Tuesday, 30 April 2013

Documentation and Version Control

In this post I'm going to take a look at the version control requirements for storing and archiving documentation. It's worth considering what those requirements are, because they are not identical to the version control requirements for developing application code. Documentation requires many, but not all, of the features offered by classic developer-oriented revision control systems. On the other hand, many commercial Content Management Systems (CMS) do not offer the kind of flexibility that is required to maintain a professional documentation repository.

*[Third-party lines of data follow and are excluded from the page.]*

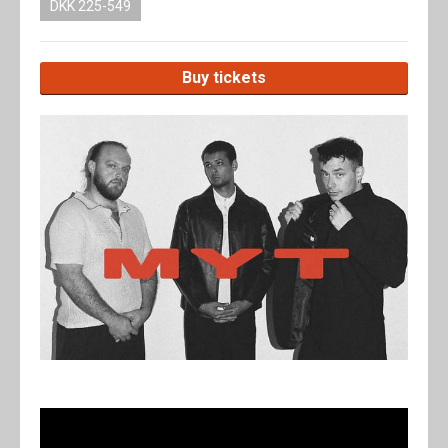
DKK 225-549
Buy tickets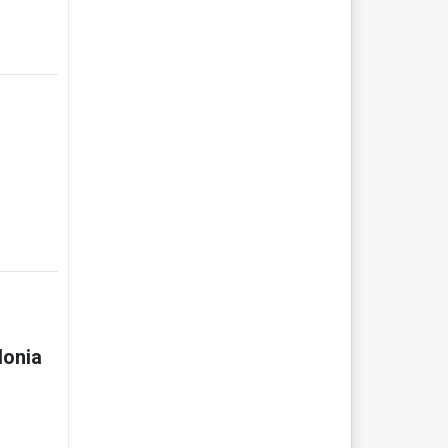
lonia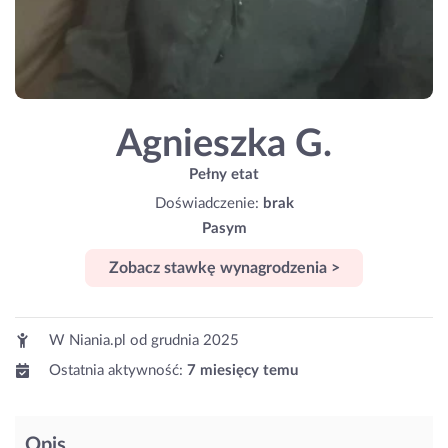
Agnieszka G.
Pełny etat
Doświadczenie:
brak
Pasym
Zobacz stawkę wynagrodzenia >
W Niania.pl od
grudnia 2025
Ostatnia aktywność:
7 miesięcy temu
Opis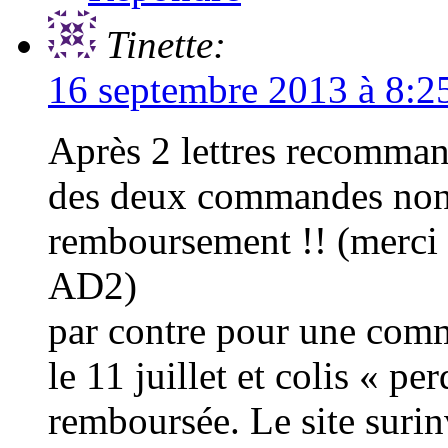
Tinette:
16 septembre 2013 à 8:2
Après 2 lettres recomman
des deux commandes non 
remboursement !! (merci 
AD2)
par contre pour une comm
le 11 juillet et colis « pe
remboursée. Le site surin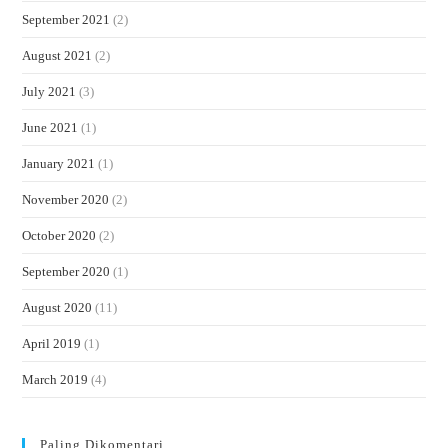
September 2021
(2)
August 2021
(2)
July 2021
(3)
June 2021
(1)
January 2021
(1)
November 2020
(2)
October 2020
(2)
September 2020
(1)
August 2020
(11)
April 2019
(1)
March 2019
(4)
Paling Dikomentari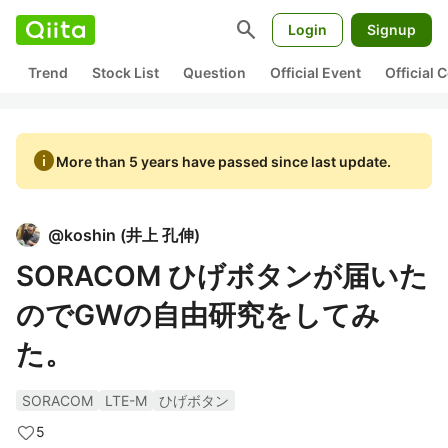
search
Login
Signup
Trend
Stock List
Question
Official Event
Official
info
More than 5 years have passed since last update.
@
koshin
(
井上 孔伸
)
SORACOM ひげボタンが届いた
のでGWの自由研究をしてみ
た。
SORACOM
LTE-M
ひげボタン
5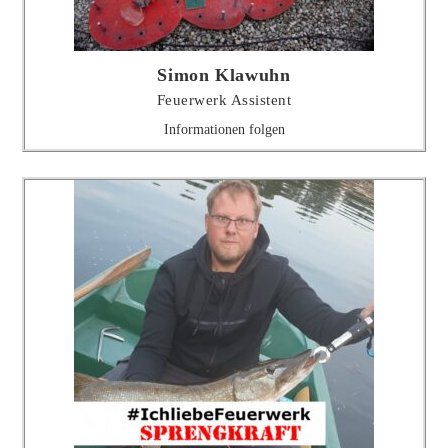
Simon Klawuhn
Feuerwerk Assistent
Informationen folgen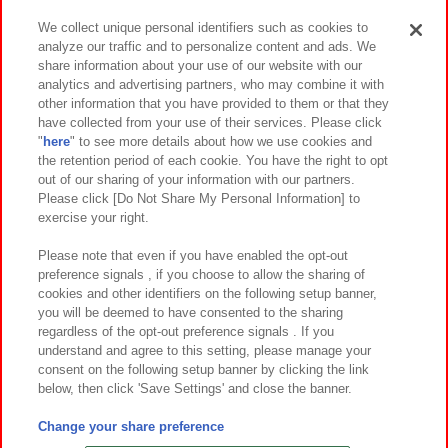
We collect unique personal identifiers such as cookies to
analyze our traffic and to personalize content and ads. We
イベント・キャンペーン
share information about your use of our website with our
analytics and advertising partners, who may combine it with
other information that you have provided to them or that they
have collected from your use of their services. Please click
"
here
" to see more details about how we use cookies and
関連会社
サステナビリティ
サイトポリシー
the retention period of each cookie. You have the right to opt
out of our sharing of your information with our partners.
プライバシーポリシー
ウェブアクセシビリティ方針と検証結果
Please click [Do Not Share My Personal Information] to
exercise your right.
お取引先さまとともに
食品のご提供について
カスタマーハラスメント対応方針
よくあるご質問・お問い合わせ
Please note that even if you have enabled the opt-out
preference signals , if you choose to allow the sharing of
cookies and other identifiers on the following setup banner,
you will be deemed to have consented to the sharing
regardless of the opt-out preference signals . If you
understand and agree to this setting, please manage your
consent on the following setup banner by clicking the link
below, then click 'Save Settings' and close the banner.
©Bandai Namco Amusement Inc.
©Bandai Namco Amusement Lab Inc.
Change your share preference
©Bandai Namco Experience Inc.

Here are the features I consider essential for a documentation-friendly revision control system:
  • Resolving collisions
  • Atomic commits
  • Revert/undo commits
  • Diffs between commits
  • Branching
  • Sub-projects
And here are some features I consider nice-to-have:
  • Merging branches
  • Cherry picking
And, finally, a non-requirement:
  • Tagging

Resolving Collisions

If there is more than one person on your docs team, it is reasonable to suppose that, sooner or later, you are going to collaborate on a document. In this case, it would be supremely annoying if you both happen to submit changes to the same file at the same time, and the documentation system simply over-writes one of the versions. The documentation system must therefore have some means of detecting and resolving such collisions. This is especially important if writers want to work offline (and they usually do), because collisions are then more likely to occur.

Revision control systems usually tackle this problem in one of two ways. Either by locking the file (so that one writer gets exclusive rights to update the file for as long as the lock is held) or by merging (where the revision control system requires you to merge the changes previously made by other users before you can upload your own changes).

Atomic Commits

Atomic commit means that you can submit multiple changes to multiple files in a single commit step. This has several advantages:
  • The commit log is much less cluttered, because you can group several changes into a single commit entry. 
  • It helps to keep the docs in a consistent state. For example, if you change the ID of a link target, this might break one or more cross-references and it might take multiple subsequent changes to multiple files to fix all of the broken links. If you can roll all of these changes into a single commit, you can ensure that the cross-references remain unbroken, both before and after the commit.

Revert/Undo Commits

From time-to-time we all make mistakes, so the capability to undo a commit is a welcome feature. Strictly speaking, Git does not allow you to undo a commit, but it enables you to commit the inverse of a previous commit, which amounts to the same thing.

Diffs between Commits

Diffs between commits are every bit as useful for technical writers as they are for developers. They enable you to keep track of changes made by your collaborators; and they enable you keep track of your own changes. In fact, the ability to make diffs between commits is one of the major reasons for keeping a version history in the first place.

Branching

There are various ways you can put branches to good use in a revision control system. The most important application of branching, from a documentation perspective, is for tracking past versions of the documentation.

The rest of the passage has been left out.